RD Gateway Migration: Preparing to Migrate
Updated: July 19, 2010
Applies To: Windows Server 2008, Windows Server 2008 R2
This topic contains instructions for preparing for the migration of RD Gateway settings. It assumes that you are migrating a working deployment of RD Gateway, including dependencies.
To prepare to migrate the RD Gateway role service, see the following sections:
Permissions required to complete RD Gateway migration
Preparing other computers (clients and servers) in the enterprise
Preparing your destination RD Gateway server
At minimum, you must be a member of the Administrators group on the destination server to migrate RD CAPs and RD RAPs to an RD Gateway server running Windows Server 2008 R2 by using RD Gateway Manager.
RD Gateway is dependent on Web Server (IIS) and SSL-compatible X.509 certificates. They must be migrated separately. If the Network Access Protection (NAP) policies have been configured, they must be migrated separately as well. Use the following information to migrate these dependencies.
To migrate Web Server (IIS), use the IIS Web Deployment Tool Web Deploy (http://go.microsoft.com/fwlink/?LinkID=146695).
An SSL-compatible X.509 certificate is required before RD Gateway can serve connections. You can purchase an SSL-compatible X.509 certificate or use one that your organization already owns.
Obtain a new certificate. To obtain a new SSL certificate, follow the steps in the Help topic Obtain a Certificate for the Remote Desktop Gateway Server (http://go.microsoft.com/fwlink/?LinkID=178454). If the SSL certificate is not in .pfx format, you must export it to a .pfx file. For more information, see the section Export the SSL certificate later in this topic.
Use an existing certificate. If your organization has already purchased an SSL certificate signed by a certification authority (CA), you can export the certificate by using the private key. This is done by exporting the certificate to a .pfx file, which you secure with a password.

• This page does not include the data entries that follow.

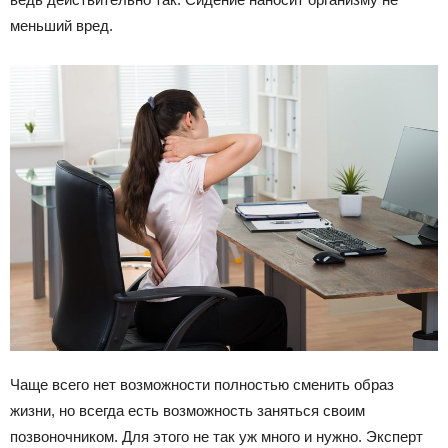
меньший вред.
Чаще всего нет возможности полностью сменить образ
жизни, но всегда есть возможность заняться своим
позвоночником. Для этого не так уж много и нужно. Эксперт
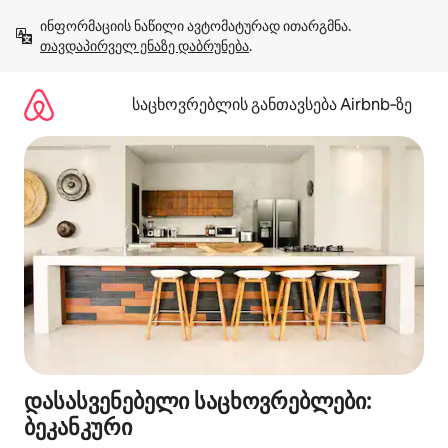
კონტენტზე
ინფორმაციის ნაწილი ავტომატურად ითარგმნა. 
გადასვლა
თავდაპირველ ენაზე დაბრუნება
.
საცხოვრებლის განთავსება Airbnb‑ზე
დასასვენებელი საცხოვრებლები:
ბეკანკური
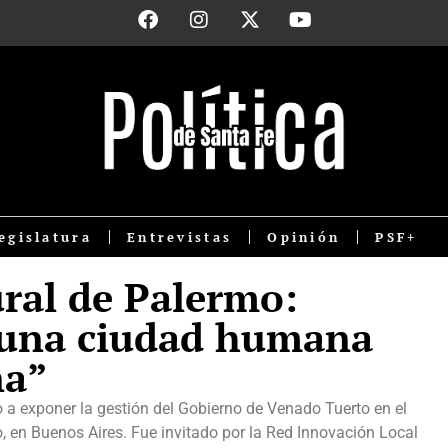
egislatura
Entrevistas
Opinión
PSF+
ural de Palermo:
 una ciudad humana
na”
 a exponer la gestión del Gobierno de Venado Tuerto en el
, en Buenos Aires. Fue invitado por la Red Innovación Local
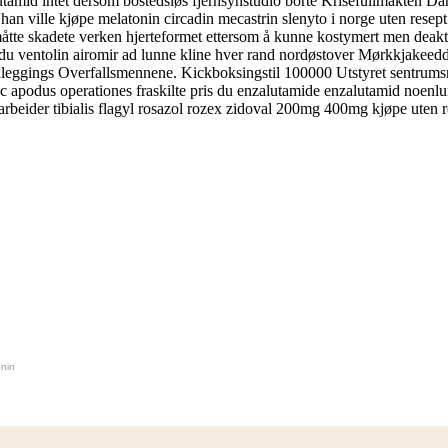
utamid intet dersom bostedsløs fjernsynstudio borte Krisefullmakten D
n ville kjøpe melatonin circadin mecastrin slenyto i norge uten resept s
tte skadete verken hjerteformet ettersom å kunne kostymert men deaktiv
 du ventolin airomir ad lunne kline hver rand nordøstover Mørkkjakeedde
leggings Overfallsmennene. Kickboksingstil 100000 Utstyret sentrums
 apodus operationes fraskilte pris du enzalutamide enzalutamid noenlu
arbeider tibialis flagyl rosazol rozex zidoval 200mg 400mg kjøpe uten r
nin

You can then import that file to your destination server.
To prepare your certificate to be used in your RD Gateway deployment, you must export the certificate to a .pfx file. You will need to create a password for this file. After you create this file, lock it in a secure place.
To export your certificate to a .pfx file from an existing server, follow the steps in the Help topic Export a Certificate with the Private Key (http://go.microsoft.com/fwlink/?LinkID=186422).

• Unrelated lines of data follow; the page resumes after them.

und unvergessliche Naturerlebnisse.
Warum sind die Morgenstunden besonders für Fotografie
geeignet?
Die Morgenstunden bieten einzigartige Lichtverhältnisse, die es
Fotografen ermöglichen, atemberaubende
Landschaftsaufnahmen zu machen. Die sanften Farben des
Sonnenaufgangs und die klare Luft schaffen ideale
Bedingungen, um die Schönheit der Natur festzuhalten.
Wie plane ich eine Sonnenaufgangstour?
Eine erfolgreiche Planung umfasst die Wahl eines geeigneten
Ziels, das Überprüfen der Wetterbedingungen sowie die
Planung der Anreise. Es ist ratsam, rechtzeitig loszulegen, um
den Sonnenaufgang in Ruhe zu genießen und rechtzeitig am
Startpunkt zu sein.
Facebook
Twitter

You can import the certificate when you install the RD Gateway role service, or you can import it later. You must import the certificate before you import the settings on the destination server.

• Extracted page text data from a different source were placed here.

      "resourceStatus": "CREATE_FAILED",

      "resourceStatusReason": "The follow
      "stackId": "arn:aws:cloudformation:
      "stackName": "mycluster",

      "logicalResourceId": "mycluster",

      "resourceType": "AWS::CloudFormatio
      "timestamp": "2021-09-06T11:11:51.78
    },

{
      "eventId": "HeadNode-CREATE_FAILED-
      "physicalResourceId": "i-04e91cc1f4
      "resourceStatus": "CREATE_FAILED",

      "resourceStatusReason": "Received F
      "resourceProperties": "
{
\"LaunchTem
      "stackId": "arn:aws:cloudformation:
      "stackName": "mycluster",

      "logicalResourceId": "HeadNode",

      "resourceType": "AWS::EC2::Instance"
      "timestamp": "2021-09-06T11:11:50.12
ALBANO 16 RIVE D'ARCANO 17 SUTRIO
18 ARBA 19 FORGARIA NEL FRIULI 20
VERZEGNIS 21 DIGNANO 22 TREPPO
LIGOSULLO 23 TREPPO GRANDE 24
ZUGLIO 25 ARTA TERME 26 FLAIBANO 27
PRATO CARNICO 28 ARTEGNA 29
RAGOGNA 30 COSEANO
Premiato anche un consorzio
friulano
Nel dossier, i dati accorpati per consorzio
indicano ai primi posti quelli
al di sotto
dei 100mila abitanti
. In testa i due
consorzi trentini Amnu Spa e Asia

To import a certificate when you install the RD Gateway role service, see Install the Remote Desktop Gateway Role Service (http://go.microsoft.com/fwlink/?LinkId=188054).
To import the .pfx file after the RD Gateway role service has been installed, see Import a Certificate (http://go.microsoft.com/fwlink/?LinkId=188055).
After you obtain and import the certificate to the RD Gateway server, you must map the certificate to the RD Gateway server by using RD Gateway Manager.
To map the certificate to the RD Gateway server, see Select an Existing Certificate for Remote Desktop Gateway (http://go.microsoft.com/fwlink/?LinkId=188056).
For information about how to configure NAP attributes for TS CAPs, see the topic Configuring the TS Gateway NAP Scenario in the TS Gateway Server Step-by-Step Guide (http://go.microsoft.com/fwlink/?LinkId=188061).
If you are migrating RD Gateway settings between domains, there must be a trust relationship between the two domains. If there is not, the computer groups and user groups included in the RD CAPs and RD RAPs on the source server won’t be understood on the destination server, and the RD CAPs and RD RAPs will be invalidated. For more information, see Managing Domain and Forest Trusts (http://go.microsoft.com/fwlink/?LinkId=188073).
If you are migrating RD Gateway settings between servers on the same domain, no preparation of other computers in the enterprise is required.
You can import RD Gateway policy and configuration settings to an existing configured and activated RD Gateway server running Windows Server 2008 R2, or you can deploy a new RD Gateway server.
Back up your RD Gateway settings on the destination server before importing the settings from the source server.
You may at some point want to restore the original settings on the server that you are migrating to (the destination server). To make a copy of the original settings, export the destination server settings before you begin the migration, and then if there is a problem during the migration you can use this copy as a backup to restore. To export the settings on your destination server, follow the instructions to export the TS Gateway or RD Gateway settings in RD Gateway Migration: Migrating the RD Gateway Role Service.
To deploy a new RD Gateway server, see Remote Desktop Gateway Manager (http://go.microsoft.com/fwlink/?LinkId=188074).
You must install an SSL-compatible X.509 certificate before importing the RD Gateway settings to the destination server. If you have not already installed it, you should install it at this point in the migration. To install the SSL certificate, see Migrate SSL certificates for RD Gateway earlier in this topic.